Size, Risk, Go: Our model for Selecting the Top 0.5% of Companies

The billion-dollar questions we are often asked:
From founders, “What do you look for in a startup?”
From investors, “How do you identify investments from the 1000+ companies you encounter each year?”

The answer is ‘Size, Risk, Go’

The answer to those questions lies in the image above. It shows the graphical depiction of our ‘Size, Risk, Go’ model, scribbled on a whiteboard in a recent internal investment meeting. Of course, a complete answer would also detail things such as how we leverage the expertise of our angel group when looking at cases, how we conduct due diligence, or the structure of our investment committee. However, having a framework upon which to form and build an analysis of cases, as well as around which to inform and discuss internally, is a vital component.

Over the last few years we’ve taken various approaches towards this, and, as a result of approximately 500 meetings with startup founders and hundreds of internal discussions, now more than ever we have an analytical framework that is as highly simple as it is widely comprehensive, and is useful because it does the three things that any good model needs to do well:

  1. It focuses on the key factors

  2. It points the direction towards further analysis

  3. It is communicable and provides a common language

First, a quick look at other frameworks

All investors talk in similar terms with regards to what they look at when evaluating a company, highlighting the importance of the team, market size, product, timing, understanding the SWOT analysis, etc… A great example can be seen in this fantastic article shared by Creandum’s Fredrik Cassel which includes the one-slide analysis of Spotify they used internally before deciding to lead the company’s first institutional round.

From our experience, though, tabulated summaries such as these, or other approaches that present the analysis of one element at a time, treat each factor (e.g. team, market) too independently. This is problematic as each case is, in fact, a combination of moving parts where the strength or weakness in one area will affect the strength required in another, and such frameworks fail to inherently recognise that interconnectedness or create those links. Thus, while focusing on the key factors, they fail to build the kind of holistic view that best identifies where further analysis is required. Furthermore, by isolating factors rather than bringing them together, it becomes harder for multiple team members to discuss and debate the same case.

Size, Risk, Go

The key elements within the model are not too surprising and don’t differ greatly from those mentioned above, with the differentiation rather being in how they are packaged together.

Size

Is the market large enough to build something sufficiently big? How do we view the addressable/obtainable market? What growth rates and assumptions do we pay attention to?

Risk

How do we perceive the risks that we would be taking?

  • Product Risk

    • Identified as a combination of technical product risk and operational product risk. With the aim to understand the degree of complexity involved in delivering the product or service in question.

  • Market Risk

    • With the aim to understand whether there is clear/sufficient demand for the product or service being offered. Looking at the competition, market dynamics, timing, traction, user/customer feedback, etc.

Go

Do we believe in the team’s ability and plan to execute?

  • Team

    • How do we perceive the team-product-fit, the team-market-fit? What are the ‘soft’ characteristics of the founders? How are the core team dynamics?

  • Go-to-Market

    • How well do they know their market, potential customers, customer segmentation, pricing & business model, plan & channels through which to reach and sell to customers / acquire users?

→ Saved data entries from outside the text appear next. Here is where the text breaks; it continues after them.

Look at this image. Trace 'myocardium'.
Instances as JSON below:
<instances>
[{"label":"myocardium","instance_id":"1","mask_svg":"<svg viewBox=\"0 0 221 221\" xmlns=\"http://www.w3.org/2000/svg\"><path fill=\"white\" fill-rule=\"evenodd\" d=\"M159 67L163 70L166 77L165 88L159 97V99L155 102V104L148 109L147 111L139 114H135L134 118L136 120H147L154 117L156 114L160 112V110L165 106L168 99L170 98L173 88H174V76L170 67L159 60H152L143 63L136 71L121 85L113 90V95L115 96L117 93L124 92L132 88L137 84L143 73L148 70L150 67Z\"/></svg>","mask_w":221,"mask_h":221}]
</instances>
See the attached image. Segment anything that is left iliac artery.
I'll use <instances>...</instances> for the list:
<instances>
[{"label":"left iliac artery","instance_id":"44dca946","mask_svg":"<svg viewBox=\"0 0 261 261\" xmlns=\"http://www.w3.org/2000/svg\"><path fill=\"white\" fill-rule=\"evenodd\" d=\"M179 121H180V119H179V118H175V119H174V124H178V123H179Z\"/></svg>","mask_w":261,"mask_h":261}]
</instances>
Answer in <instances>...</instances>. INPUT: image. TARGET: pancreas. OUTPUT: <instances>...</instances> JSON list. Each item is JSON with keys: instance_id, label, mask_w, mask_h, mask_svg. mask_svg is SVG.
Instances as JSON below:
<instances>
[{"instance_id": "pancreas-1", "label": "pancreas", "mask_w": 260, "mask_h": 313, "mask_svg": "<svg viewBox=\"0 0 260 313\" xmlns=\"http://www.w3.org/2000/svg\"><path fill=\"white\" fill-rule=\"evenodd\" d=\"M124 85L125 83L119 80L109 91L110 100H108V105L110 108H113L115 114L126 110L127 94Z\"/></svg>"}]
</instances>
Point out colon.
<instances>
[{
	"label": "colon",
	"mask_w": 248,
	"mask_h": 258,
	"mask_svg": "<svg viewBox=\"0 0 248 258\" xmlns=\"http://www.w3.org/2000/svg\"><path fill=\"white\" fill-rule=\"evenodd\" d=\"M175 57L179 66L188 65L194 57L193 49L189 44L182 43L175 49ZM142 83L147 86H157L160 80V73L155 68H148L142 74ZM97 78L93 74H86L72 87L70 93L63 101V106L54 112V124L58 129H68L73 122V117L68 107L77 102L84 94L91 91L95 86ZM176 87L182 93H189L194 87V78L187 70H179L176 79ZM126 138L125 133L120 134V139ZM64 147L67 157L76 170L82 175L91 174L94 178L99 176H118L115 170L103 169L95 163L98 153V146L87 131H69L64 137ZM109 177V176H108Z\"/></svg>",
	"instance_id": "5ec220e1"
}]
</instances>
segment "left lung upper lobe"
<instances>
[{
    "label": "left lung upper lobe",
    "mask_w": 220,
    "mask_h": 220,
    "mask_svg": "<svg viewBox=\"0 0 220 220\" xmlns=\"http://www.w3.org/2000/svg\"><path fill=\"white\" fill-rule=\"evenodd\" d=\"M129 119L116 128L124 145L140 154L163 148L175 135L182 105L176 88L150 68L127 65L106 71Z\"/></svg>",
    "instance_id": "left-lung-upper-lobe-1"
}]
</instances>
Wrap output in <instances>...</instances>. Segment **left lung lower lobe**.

It points the direction towards further analysis

Investment decision-making is an active process of understanding what needs to be understood. Figuring out what the opportunity is that we would be betting on, gaining clarity over the risks that we would be taking, and understanding to what extent we believe the team can seize the former and overcome the latter.

Thus, any analytical model has to be dynamic in its ability to lead the navigation of this process. For example, if it is quickly apparent that there is a significant degree of market risk, greater emphasis must then be put on understanding how the team can overcome those market-related challenges — are they uniquely placed in addressing the market? Or if the size of the market is on the small side, do elements related to timing, dynamics, and a strong go-to-market approach give them an advantage towards taking a large part of it?

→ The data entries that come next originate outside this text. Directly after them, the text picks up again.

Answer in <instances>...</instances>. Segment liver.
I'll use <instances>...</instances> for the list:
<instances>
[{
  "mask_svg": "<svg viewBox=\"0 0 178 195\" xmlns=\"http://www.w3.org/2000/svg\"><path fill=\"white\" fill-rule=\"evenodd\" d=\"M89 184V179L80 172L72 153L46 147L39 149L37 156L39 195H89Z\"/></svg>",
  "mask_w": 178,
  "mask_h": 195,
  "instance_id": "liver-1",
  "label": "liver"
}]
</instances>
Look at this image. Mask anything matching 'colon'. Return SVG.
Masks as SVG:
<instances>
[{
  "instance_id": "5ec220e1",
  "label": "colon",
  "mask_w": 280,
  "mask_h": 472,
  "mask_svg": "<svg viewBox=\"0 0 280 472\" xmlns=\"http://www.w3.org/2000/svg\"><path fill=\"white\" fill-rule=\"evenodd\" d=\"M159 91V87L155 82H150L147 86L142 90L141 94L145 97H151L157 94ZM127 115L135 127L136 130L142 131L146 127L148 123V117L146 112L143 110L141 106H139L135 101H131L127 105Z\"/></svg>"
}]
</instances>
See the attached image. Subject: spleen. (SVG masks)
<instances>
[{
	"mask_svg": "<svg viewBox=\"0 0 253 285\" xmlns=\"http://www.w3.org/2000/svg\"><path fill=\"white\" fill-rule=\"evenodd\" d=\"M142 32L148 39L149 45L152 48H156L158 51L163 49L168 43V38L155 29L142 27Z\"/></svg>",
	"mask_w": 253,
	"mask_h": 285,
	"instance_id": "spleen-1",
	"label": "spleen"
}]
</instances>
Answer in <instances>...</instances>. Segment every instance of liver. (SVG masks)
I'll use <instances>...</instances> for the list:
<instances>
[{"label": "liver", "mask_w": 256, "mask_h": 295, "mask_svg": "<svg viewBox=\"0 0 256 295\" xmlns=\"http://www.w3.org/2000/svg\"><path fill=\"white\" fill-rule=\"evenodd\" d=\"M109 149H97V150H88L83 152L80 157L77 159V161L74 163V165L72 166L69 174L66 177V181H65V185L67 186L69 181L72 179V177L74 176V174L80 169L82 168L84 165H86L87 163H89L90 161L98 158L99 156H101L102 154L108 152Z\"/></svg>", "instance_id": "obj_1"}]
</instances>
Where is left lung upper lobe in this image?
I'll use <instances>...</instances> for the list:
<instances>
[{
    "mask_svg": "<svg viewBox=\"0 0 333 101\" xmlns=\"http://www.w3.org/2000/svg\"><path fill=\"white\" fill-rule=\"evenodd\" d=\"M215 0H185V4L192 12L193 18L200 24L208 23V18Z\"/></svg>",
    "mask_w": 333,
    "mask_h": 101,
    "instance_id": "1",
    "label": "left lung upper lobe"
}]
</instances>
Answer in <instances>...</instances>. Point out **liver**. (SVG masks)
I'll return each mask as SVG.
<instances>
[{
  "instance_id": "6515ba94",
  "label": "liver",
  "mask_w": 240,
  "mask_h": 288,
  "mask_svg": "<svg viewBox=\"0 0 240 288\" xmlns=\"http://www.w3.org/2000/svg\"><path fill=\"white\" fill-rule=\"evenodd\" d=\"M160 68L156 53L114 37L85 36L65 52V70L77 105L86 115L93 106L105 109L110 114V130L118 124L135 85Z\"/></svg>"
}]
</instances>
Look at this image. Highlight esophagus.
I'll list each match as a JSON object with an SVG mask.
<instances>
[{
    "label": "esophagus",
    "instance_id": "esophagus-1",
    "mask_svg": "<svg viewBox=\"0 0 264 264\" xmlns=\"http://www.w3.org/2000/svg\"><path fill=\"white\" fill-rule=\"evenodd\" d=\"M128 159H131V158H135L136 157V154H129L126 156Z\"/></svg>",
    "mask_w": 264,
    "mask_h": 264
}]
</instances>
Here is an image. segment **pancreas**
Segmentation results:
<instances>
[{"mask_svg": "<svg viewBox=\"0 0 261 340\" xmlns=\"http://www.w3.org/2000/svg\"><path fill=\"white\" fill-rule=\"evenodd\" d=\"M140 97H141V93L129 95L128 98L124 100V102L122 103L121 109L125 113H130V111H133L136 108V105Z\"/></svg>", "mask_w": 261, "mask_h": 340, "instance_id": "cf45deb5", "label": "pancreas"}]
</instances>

There are no hard rules or fixed lines when looking to identify rare opportunities for outsized returns. Therefore every factor is simply something that relates to other factors and must be understood not only by itself but within the wider context. The way we can relate points to each other, and map them simply in an overall view, enables the quick identification of key questions and areas of further interest.

It’s communicable and provides a common language

If investment decision-making is a process of understanding, it is just as much a process of debate and disagreement. Consensus-driven investments tend to be on the low-risk low-reward end of the spectrum, so we welcome opposing views and it is, therefore, important to be able to discuss, challenge, and see where differences of opinion lie.

Not only can we analyse all the many underlying factors, but we can combine them in a way that allows us to illustrate an entire investment case in one dot on a graph. This data point is by no means final, but rather serves as the focal point for discussion, enabling us to argue over the details while retaining a view on how they affect the bigger picture.

In short, we have a preference for investing in exceptional teams, extremely well-fitted to a product that is difficult to build and a market that is both very large and very clear. In other words, we like big dark green bubbles positioned towards the top left corner of the graph. But many great investment opportunities don’t look quite like that, particularly at such an early stage as when we look to invest. Teams require strengthening and developing, markets require greater understanding, and barriers around the product require time to develop.

To sum up

With this framework, we form an overall view of the risk/reward profile by relating three questions to each other:

  1. Is the size of the opportunity large enough to carry the identified risks?

  2. Do we understand, and are we comfortable with, the risks?

  3. Do we back this team, and their plan, to execute?

However, as much as it is an analytical framework, it is an approach that enables us to understand better what it is that we need to understand better, if we are to back a company in the first place and support it in the right ways thereafter.